§ **What to work on**
Without the pictures, write the listing below out again, line for line.

§ **Data provided**

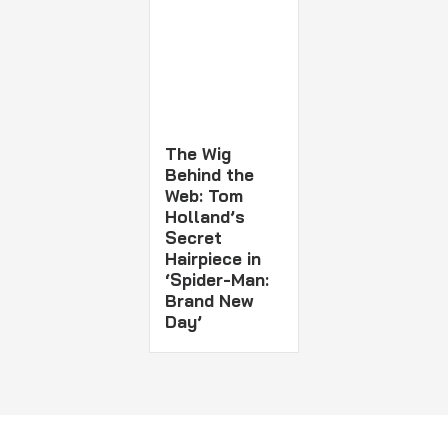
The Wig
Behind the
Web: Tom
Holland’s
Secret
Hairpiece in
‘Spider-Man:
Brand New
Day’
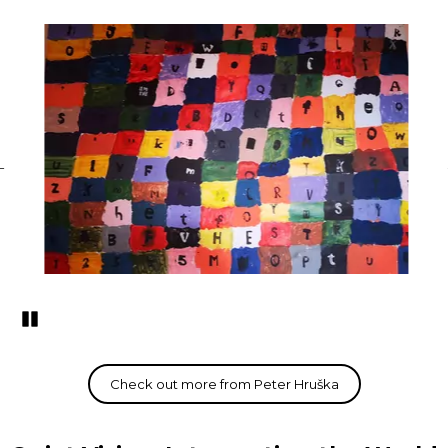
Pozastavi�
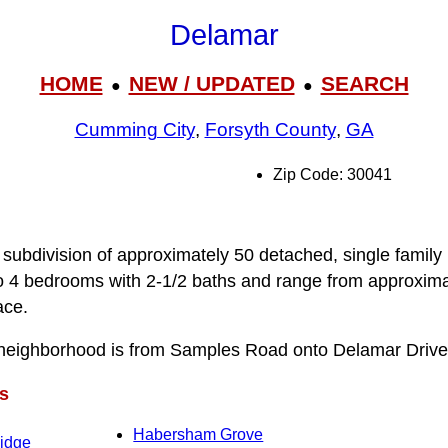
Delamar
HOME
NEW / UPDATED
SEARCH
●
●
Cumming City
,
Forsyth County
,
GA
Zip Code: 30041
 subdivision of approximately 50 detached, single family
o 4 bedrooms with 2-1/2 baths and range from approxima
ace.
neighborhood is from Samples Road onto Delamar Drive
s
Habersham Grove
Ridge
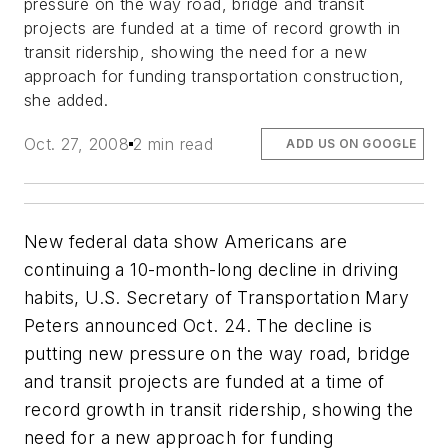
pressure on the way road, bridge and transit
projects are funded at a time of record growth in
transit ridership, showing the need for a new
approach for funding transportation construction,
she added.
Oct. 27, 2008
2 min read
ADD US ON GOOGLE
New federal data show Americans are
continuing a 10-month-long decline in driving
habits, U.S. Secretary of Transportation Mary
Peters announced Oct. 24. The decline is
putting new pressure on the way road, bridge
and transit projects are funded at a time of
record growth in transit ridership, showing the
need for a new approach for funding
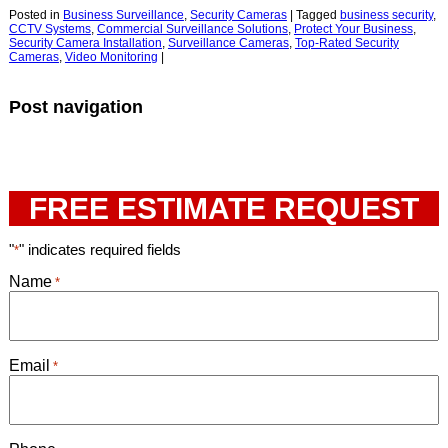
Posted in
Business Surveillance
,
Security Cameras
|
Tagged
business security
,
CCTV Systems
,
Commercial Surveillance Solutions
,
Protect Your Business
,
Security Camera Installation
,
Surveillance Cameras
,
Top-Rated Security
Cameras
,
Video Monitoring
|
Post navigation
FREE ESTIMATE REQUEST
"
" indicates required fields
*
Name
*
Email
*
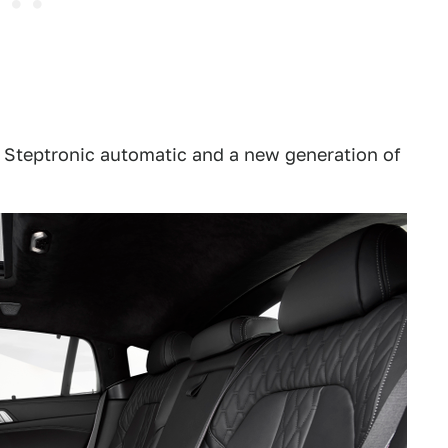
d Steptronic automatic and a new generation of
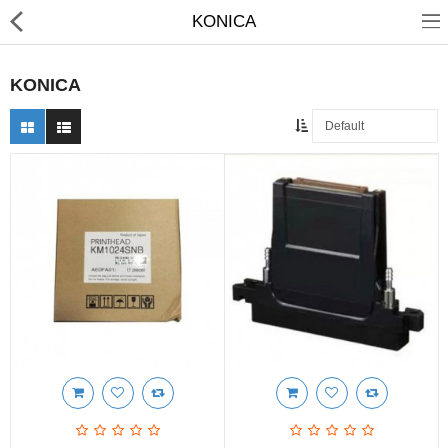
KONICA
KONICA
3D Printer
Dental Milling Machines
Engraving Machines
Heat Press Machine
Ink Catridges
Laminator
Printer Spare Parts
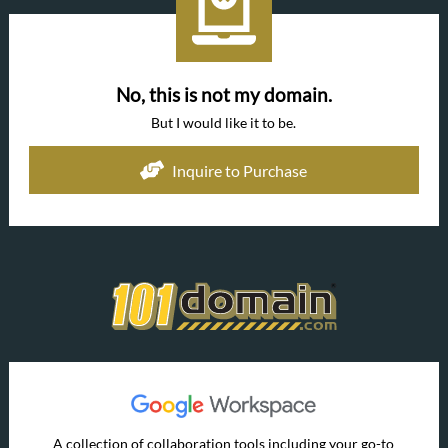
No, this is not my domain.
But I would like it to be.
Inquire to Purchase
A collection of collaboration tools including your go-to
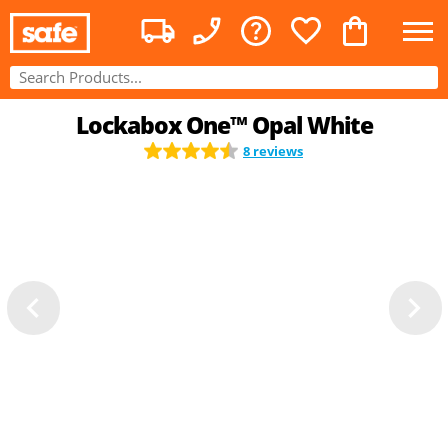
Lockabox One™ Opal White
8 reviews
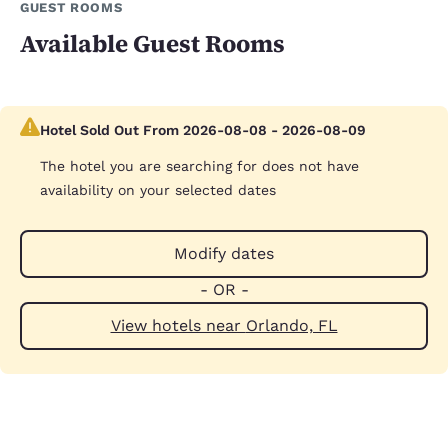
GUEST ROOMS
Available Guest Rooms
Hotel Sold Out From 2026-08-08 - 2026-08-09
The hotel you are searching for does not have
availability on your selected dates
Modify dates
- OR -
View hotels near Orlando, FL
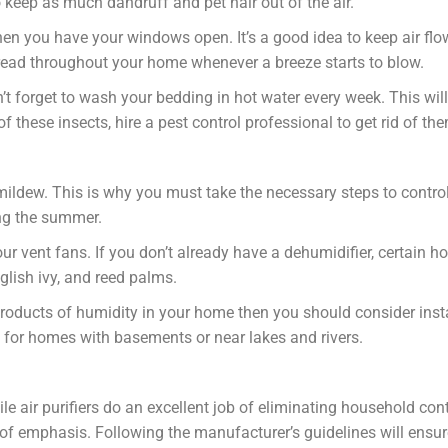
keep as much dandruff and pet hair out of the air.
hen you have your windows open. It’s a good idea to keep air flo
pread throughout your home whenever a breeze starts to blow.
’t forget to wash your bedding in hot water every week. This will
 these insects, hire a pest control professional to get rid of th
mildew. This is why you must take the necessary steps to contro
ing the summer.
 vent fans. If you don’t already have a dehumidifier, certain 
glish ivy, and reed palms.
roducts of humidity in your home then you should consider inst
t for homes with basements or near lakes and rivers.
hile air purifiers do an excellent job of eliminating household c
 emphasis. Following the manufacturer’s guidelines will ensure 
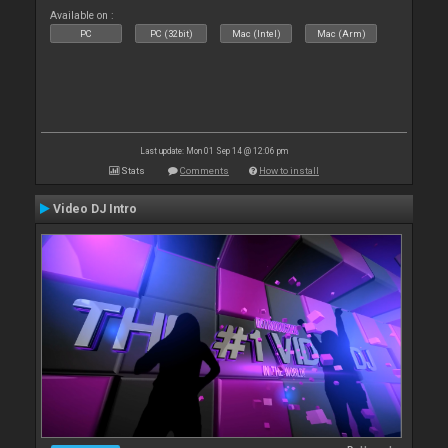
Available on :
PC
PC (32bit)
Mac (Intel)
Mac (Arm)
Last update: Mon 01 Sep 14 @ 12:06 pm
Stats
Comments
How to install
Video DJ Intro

§ **Written reply**
The Wig
Behind the
Web: Tom
Holland’s
Secret
Hairpiece in
‘Spider-Man:
Brand New
Day’
Pozastavi�
Delamar
HOME
NEW / UPDATED
SEARCH
●
●
Cumming City
,
Forsyth County
,
GA
Zip Code: 30041
 subdivision of approximately 50 detached, single family
o 4 bedrooms with 2-1/2 baths and range from approxima
ace.
neighborhood is from Samples Road onto Delamar Drive
s
Habersham Grove
Ridge
pressure on the way road, bridge and transit
projects are funded at a time of record growth in
transit ridership, showing the need for a new
approach for funding transportation construction,
she added.
Oct. 27, 2008
2 min read
ADD US ON GOOGLE
New federal data show Americans are
continuing a 10-month-long decline in driving
habits, U.S. Secretary of Transportation Mary
Peters announced Oct. 24. The decline is
putting new pressure on the way road, bridge
and transit projects are funded at a time of
record growth in transit ridership, showing the
need for a new approach for funding
Posted in
Business Surveillance
,
Security Cameras
|
Tagged
business security
,
CCTV Systems
,
Commercial Surveillance Solutions
,
Protect Your Business
,
Security Camera Installation
,
Surveillance Cameras
,
Top-Rated Security
Cameras
,
Video Monitoring
|
Post navigation
FREE ESTIMATE REQUEST
"
" indicates required fields
*
Name
*
Email
*
d Steptronic automatic and a new generation of
KONICA
KONICA
3D Printer
Dental Milling Machines
Engraving Machines
Heat Press Machine
Ink Catridges
Laminator
Printer Spare Parts
No, this is not my domain.
But I would like it to be.
Inquire to Purchase
A collection of collaboration tools including your go-to
Lockabox One™ Opal White
8 reviews
GUEST ROOMS
Available Guest Rooms
Hotel Sold Out From 2026-08-08 - 2026-08-09
The hotel you are searching for does not have
availability on your selected dates
Modify dates
- OR -
View hotels near Orlando, FL
keep as much dandruff and pet hair out of the air.
hen you have your windows open. It’s a good idea to keep air flo
pread throughout your home whenever a breeze starts to blow.
’t forget to wash your bedding in hot water every week. This will
 these insects, hire a pest control professional to get rid of th
mildew. This is why you must take the necessary steps to contro
ing the summer.
 vent fans. If you don’t already have a dehumidifier, certain 
glish ivy, and reed palms.
roducts of humidity in your home then you should consider inst
t for homes with basements or near lakes and rivers.
hile air purifiers do an excellent job of eliminating household c
 emphasis. Following the manufacturer’s guidelines will ensure 
Available on :
PC
PC (32bit)
Mac (Intel)
Mac (Arm)
Last update: Mon 01 Sep 14 @ 12:06 pm
Stats
Comments
How to install
Video DJ Intro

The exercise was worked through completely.